425M steel is well known amongst knife manufacturers for making buck knives. Other than buck knives, the steel is used for the making of other varieties as well by various knife-making companies. We are going to explore the details regarding the chemical composition and various other properties of the steel.


What is 425M Steel?

Buck is the knife-making company that came up with the formula of 425M steel which can be classified as martensitic stainless steel that is of a low-end quality. 425M belongs to the 400 steel series that is well known amongst knife makers to have high corrosion resistance and ease of sharpness.


Buck knives were previously made using 440C steel during the 1960s. However, blades made out of 440C did not have satisfying edge retention causing the sharpness to fade very quickly after use. The reason behind low edge retention is because of the presence of large carbides.


To eliminate the shortage of 440C steel, Buck modified the chemical composition by homogenization to create 425M which ensures it has more fine carbides for better edge retention. 425M has a chemical composition that is closely related to popular steels like 440A, 420HC, and 12C27 sheets of steel.


With the help of heat treatment, you can easily improve the steel strength and wear resistance of 425M. But you cannot expect a high amount of hardness which makes knife manufacturers classify 425M as low-end steel. You can use 425M steel for the manufacturing of affordable knives, high corrosion resistant blades and cutting tools as well.


Chemical Composition: 

You can grade 425M steel as stainless steel because the percentage of chromium in it is more than the required amount for a steel to be stainless. We have listed down below elements in their chemical composition and their corresponding functions.

  • 0.4-0.54% of Carbon: Increases hardness level and resistance of the steel towards corrosion, wear and tear.
  • 13-15% of Chromium: Improves edge retention, tensile strength, toughness level, corrosion and wear resistance.
  • 0.6-1.0% of Molybdenum: Helps in increasing hardenability, hardness and toughness level.
  • 0.8% of Silicon: Increases corrosion resistance and steel strength.
  • 0.5% of Manganese: Aids to increase hardenability, steel strength and wear resistance.
  • 0.1% of Vanadium: Raises the toughness level, steel strength and wear resistance.
  • 0.04% of Phosphorus: Boosts the hardness level, machinability and steel strength.
  • 0.03% of Sulfur: Brings improvement to the machinability of the steel.

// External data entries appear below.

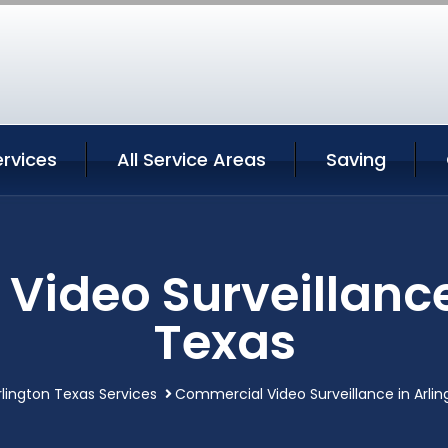
ervices
All Service Areas
Saving
ideo Surveillance
Texas
rlington Texas Services
Commercial Video Surveillance in Arli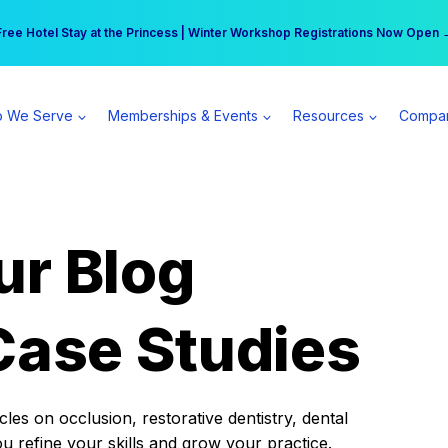
r practice can earn $555 more per day | Become a Spear All Access Memb
Free Hotel Stay at the Princess | Winter Workshop Registrations Now Open 
 We Serve
Memberships & Events
Resources
Compa
ur Blog
Case Studies
es on occlusion, restorative dentistry, dental
ou refine your skills and grow your practice.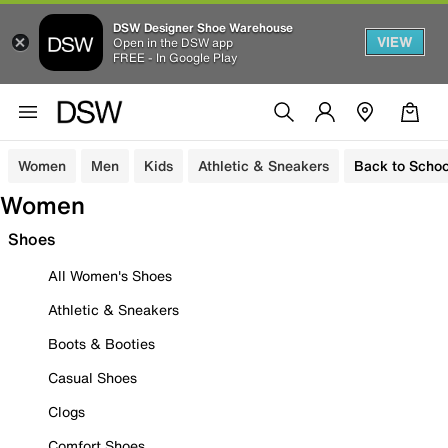
DSW Designer Shoe Warehouse
VIEW
Open in the DSW app
FREE - In Google Play
Women
Men
Kids
Athletic & Sneakers
Back to Schoo
Women
Shoes
All Women's Shoes
Athletic & Sneakers
Boots & Booties
Casual Shoes
Clogs
Comfort Shoes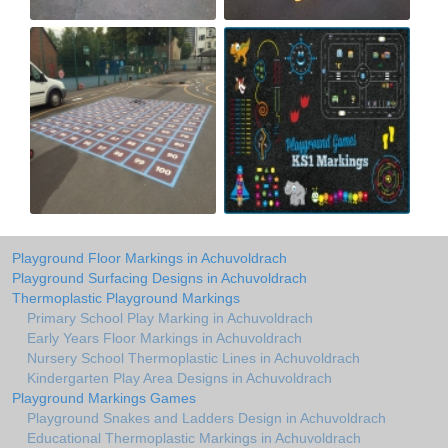
Playground Floor Markings in Achuvoldrach
Playground Surfacing Designs in Achuvoldrach
Thermoplastic Playground Markings
Primary School Play Marking in Achuvoldrach
Early Years Floor Markings in Achuvoldrach
Nursery School Thermoplastic Lines in Achuvoldrach
Kindergarten Play Area Designs in Achuvoldrach
Playground Markings Games
Playground Snakes and Ladders Design in Achuvoldrach
Educational Thermoplastic Markings in Achuvoldrach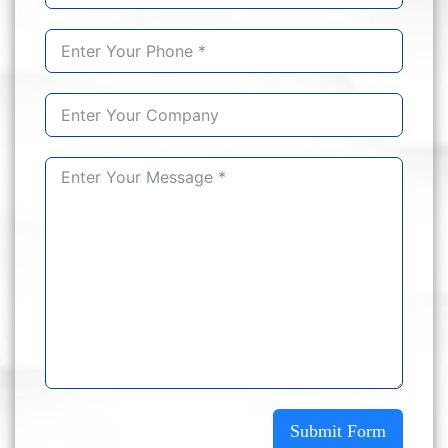
Submit Form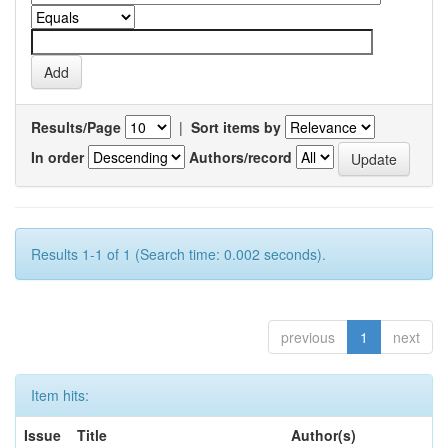
Results/Page
|
Sort items by
In order
Authors/record
Results 1-1 of 1 (Search time: 0.002 seconds).
previous
1
next
Item hits:
Issue
Title
Author(s)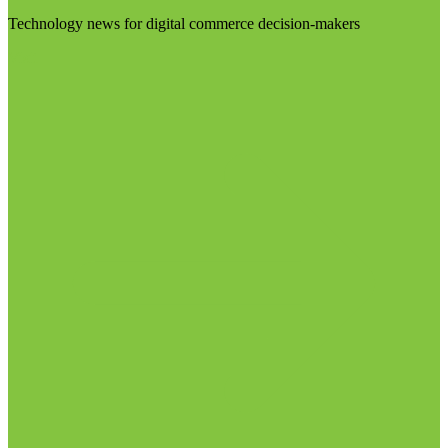
Technology news for digital commerce decision-makers
Visit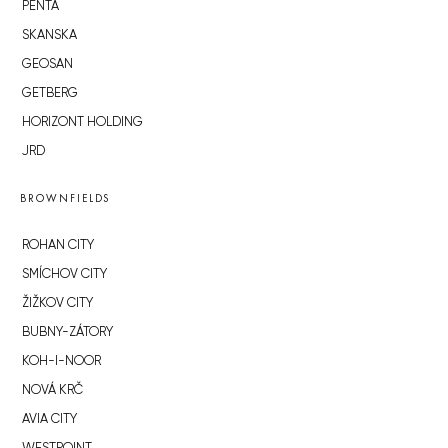
PENTA
SKANSKA
GEOSAN
GETBERG
HORIZONT HOLDING
JRD
BROWNFIELDS
ROHAN CITY
SMÍCHOV CITY
ŽIŽKOV CITY
BUBNY-ZÁTORY
KOH-I-NOOR
NOVÁ KRČ
AVIA CITY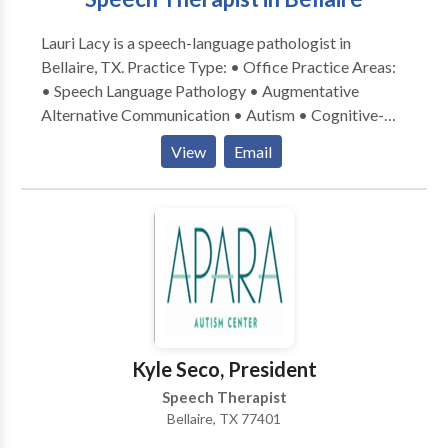
be difficult.
Lauri Lacy is a speech-language pathologist in
Bellaire, TX. Practice Type: • Office Practice Areas:
• Speech Language Pathology • Augmentative
Alternative Communication • Autism • Cognitive-
Communication Disorders • Learning disabilities •
View
Email
SLP developmental disabilities • Speech Therapy
Please contact Lauri Lacy for a consultation.
Kyle Seco, President
Speech Therapist
Bellaire, TX 77401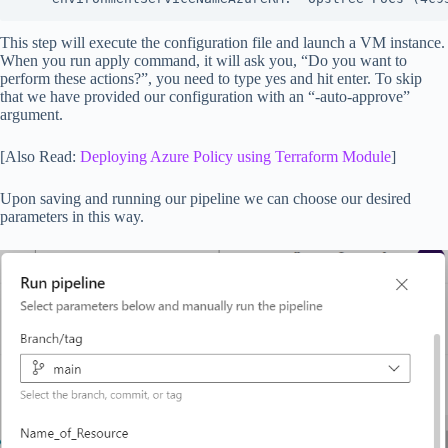
This step will execute the configuration file and launch a VM instance.
When you run apply command, it will ask you, “Do you want to
perform these actions?”, you need to type yes and hit enter. To skip
that we have provided our configuration with an “-auto-approve”
argument.
[Also Read:
Deploying Azure Policy using Terraform Module
]
Upon saving and running our pipeline we can choose our desired
parameters in this way.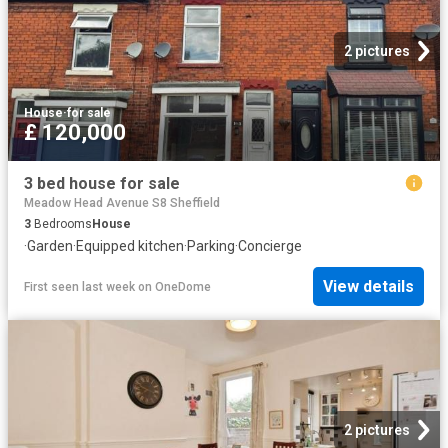
2 pictures
House
·
for sale
£ 120,000
3 bed house for sale
Meadow Head Avenue S8 Sheffield
3
Bedrooms
House
·
Garden
·
Equipped kitchen
·
Parking
·
Concierge
View details
First seen last week
on
OneDome
2 pictures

The hardness of the steel: 

According to the reading on the Rockwell C scale, the hardness rating of 425M is between 57 to 60 HRC. The hardness rating can vary depending on the heat treatment provided to the steel. The steel cannot be considered to have a very high hard hardness level since it does not cross 61 HRC. However, you can still consider the hardness level to be adequate because of the presence of elements like carbon, chromium and molybdenum in its chemical composition.


Steel Properties: 

  • Good Toughness: As you have seen that the hardness rating of 425M steel is below 61 HRC, which signifies low hardness, the toughness level of the steel gets a boost. That is because hardness and toughness are indirectly proportional to each other. However, the toughness level of 425M does not beat a lot of high-end steels popular in the market. Yet, the toughness of the steel is enough to take on some impact.
  • Decent Wear Resistance: The percentage of carbon in 425M is not in the amount that you see in high-end steels. Yet the percentage of carbon in 425M provides the required hardness for the manufacturing of affordable knives. Since the hardness level is not at the best, the steel thus possesses decent wear resistance.
  • Okay Edge Retention: For edge retention, steel has to have an adequate amount of chromium carbides in them. 425M steel has a high percentage of chromium but a low percentage of carbon resulting in less formation of chromium carbides and more chromium remains for corrosion resistance and just satisfactory edge retaining capability.
  • Excellent Corrosion Resistance: This property makes 425M shine in the market. The steel is capable of showing excellent corrosion resistance because of having high chromium which goes above 13%. The steel can tackle corrosion and rust even while it is being used in humid conditions.
  • Ease of Sharpening: As 425M does not have a high hardness level, it is very easy to sharpen. With the help of any usual knife sharpener, you can give the blade a sharp edge very quickly.


Comparing 425M Steel With Other Knife Steel Options: 


425M vs 420

The percentage of carbon and chromium in 425M is higher compared to 420, which results in 425M having a greater hardness level. Furthermore, 425M also beats 420 in terms of corrosion and wear resistance because of the modified chemical composition. In terms of toughness, 420 wins over 425M. Both of these steels are affordable and used for manufacturing low-end knives.


425M vs 440C

440C consists of a higher percentage of carbon compared to 425M, which makes 440C have an absence of all the lackings you get to see in 425M. Because of the greater hardness level in 440C, it is less easy to sharpen compared to 425M.


So, is 425M a Good Knife Steel?

Yes, you can consider 425M good knife steel if you are looking forward to manufacturing a knife that is capable of keeping corrosion and rust at bay while working under humid conditions. The only setback of the steel is its inability of heavy duty due to decent wear resistance and weak edge retention.